Coroutines

Mon, 19 Mar 2001 22:56:48 +0100

Hello!

On Mon, Mar 19, 2001 at 06:43:55PM +0100, Andreas Gruenbacher wrote:
> On Mon, 19 Mar 2001, Simon Peyton-Jones wrote:

> > Lazy evaluation *is* coroutines, in a way.

> What I had in mind was something like the following (pseudocode), which
> could easily be implemented on top of coroutines:

> class Channel c t where
> 	send    :: t -> c -> IO ()
> 	receive ::      c -> IO t

> sender :: Int -> Channel -> ...
> sender n receiver = do send n receiver
>                        return (sender (n+1) receiver)

> receiver :: Channel -> ...
> receiver sender = do i <- receive sender
>                      return (receiver sender)

> c :: Channel Int
> c = ...

> main = run_them [ sender 1 c, receiver c ]

Now, you can do this:

sender :: Int -> [Int]
sender n = n:(sender (n+1))

receiver :: [Int] -> ()
receiver (x:xs) = receiver xs

main =
	let
		sent_stuff = sender 1
		receiver_result = receiver sent_stuff
	in
		receiver_result `seq` return ()

I.e. lazy lists work like coroutine channels often enough.

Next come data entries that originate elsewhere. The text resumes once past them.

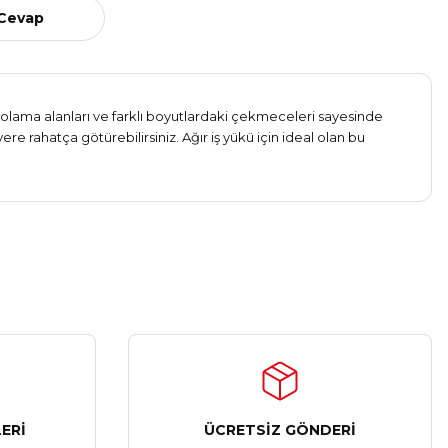
 Cevap
polama alanları ve farklı boyutlardaki çekmeceleri sayesinde
re rahatça götürebilirsiniz. Ağır iş yükü için ideal olan bu
ERİ
ÜCRETSİZ GÖNDERİ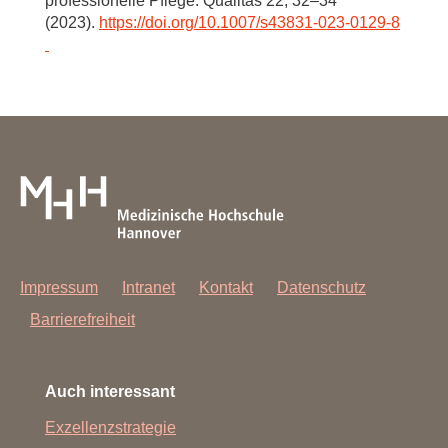
professionelle Pflege. Qualitas 22, 32–34
(2023).
https://doi.org/10.1007/s43831-023-0129-8
Impressum
Intranet
Kontakt
Datenschutz
Barrierefreiheit
Auch interessant
Exzellenzstrategie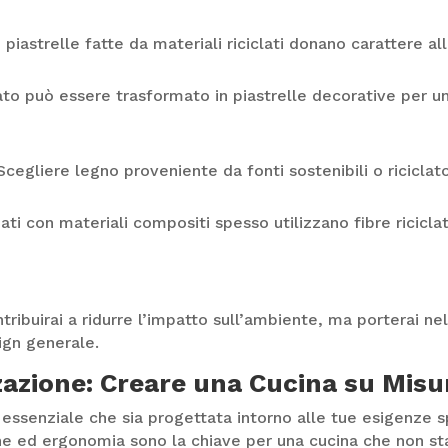
piastrelle fatte da materiali riciclati donano carattere al
ato può essere trasformato in piastrelle decorative per 
cegliere legno proveniente da fonti sostenibili o riciclat
zati con materiali compositi spesso utilizzano fibre ricic
ribuirai a ridurre l’impatto sull’ambiente, ma porterai nell
ign generale.
azione: Creare una Cucina su Misu
 essenziale che sia progettata intorno alle tue esigenze
ne ed ergonomia sono la chiave per una cucina che non stan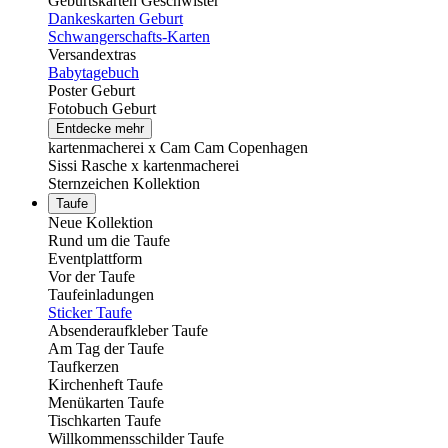
Geburtskarten Geschwister
Dankeskarten Geburt
Schwangerschafts-Karten
Versandextras
Babytagebuch
Poster Geburt
Fotobuch Geburt
Entdecke mehr
kartenmacherei x Cam Cam Copenhagen
Sissi Rasche x kartenmacherei
Sternzeichen Kollektion
Taufe
Neue Kollektion
Rund um die Taufe
Eventplattform
Vor der Taufe
Taufeinladungen
Sticker Taufe
Absenderaufkleber Taufe
Am Tag der Taufe
Taufkerzen
Kirchenheft Taufe
Menükarten Taufe
Tischkarten Taufe
Willkommensschilder Taufe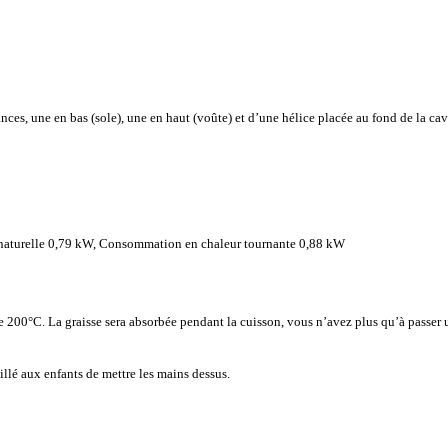
ances, une en bas (sole), une en haut (voûte) et d’une hélice placée au fond de la ca
naturelle 0,79 kW, Consommation en chaleur tournante 0,88 kW
e 200°C. La graisse sera absorbée pendant la cuisson, vous n’avez plus qu’à passer u
eillé aux enfants de mettre les mains dessus.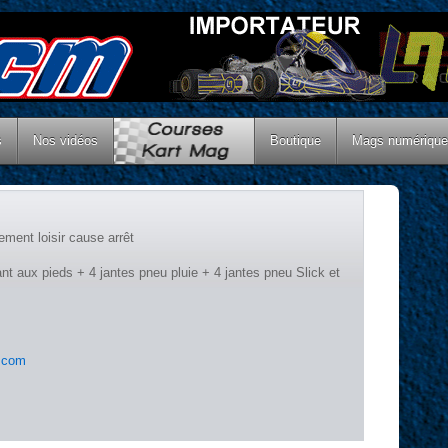
s
Nos vidéos
Boutique
Mags numériqu
ement loisir cause arrêt
nt aux pieds + 4 jantes pneu pluie + 4 jantes pneu Slick et
.com
r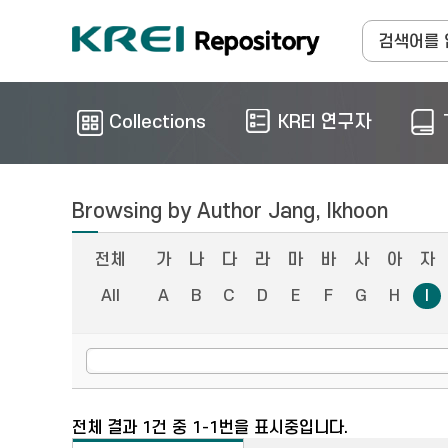
Collections
KREI 연구자
Browsing by Author Jang, Ikhoon
전체
가
나
다
라
마
바
사
아
자
All
A
B
C
D
E
F
G
H
I
전체 결과 1건 중 1-1번을 표시중입니다.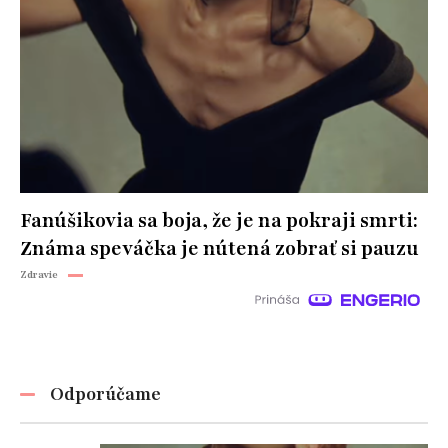
Fanúšikovia sa boja, že je na pokraji smrti:
Známa speváčka je nútená zobrať si pauzu
Zdravie
Odporúčame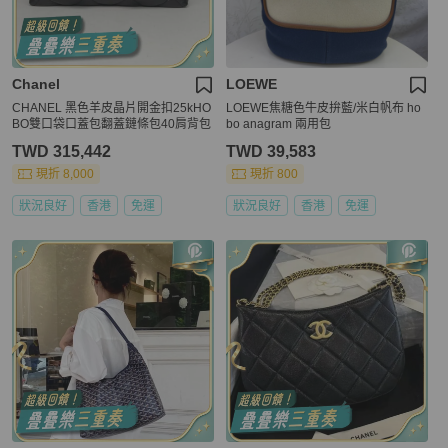
Chanel
LOEWE
CHANEL 黑色羊皮晶片開金扣25kHO
LOEWE焦糖色牛皮拚藍/米白帆布 ho
BO雙口袋口蓋包翻蓋鏈條包40肩背包
bo anagram 兩用包
TWD 315,442
TWD 39,583
現折 8,000
現折 800
狀況良好
香港
免運
狀況良好
香港
免運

You can do that a bit more abstractly:

send :: a -> [a] -> [a]
send = (:)

receive :: (a -> [a] -> result) -> [a] -> result
receive f (x:xs) = f x xs

sender n = send n $ sender (n+1)
receiver = receive $ \received_thing -> receiver

main = (as above)

Note that the definition of sender now looks not too unsimilar to
your monadic things:

sender n = send n >> sender (n+1)
 ===
sender n = do
	send n
	sender (n+1) -- your 'return' above is redundant

receiver = receive >>= \received_thing -> receiver
 ===
receiver = do
	received_thing <- receive
	receiver

Now, in fact, you could achieve this effect with a continuation+state monad
quite well (state for input, continuation as *one* way for lazy output).

> [...]

Kind regards,

Hannah.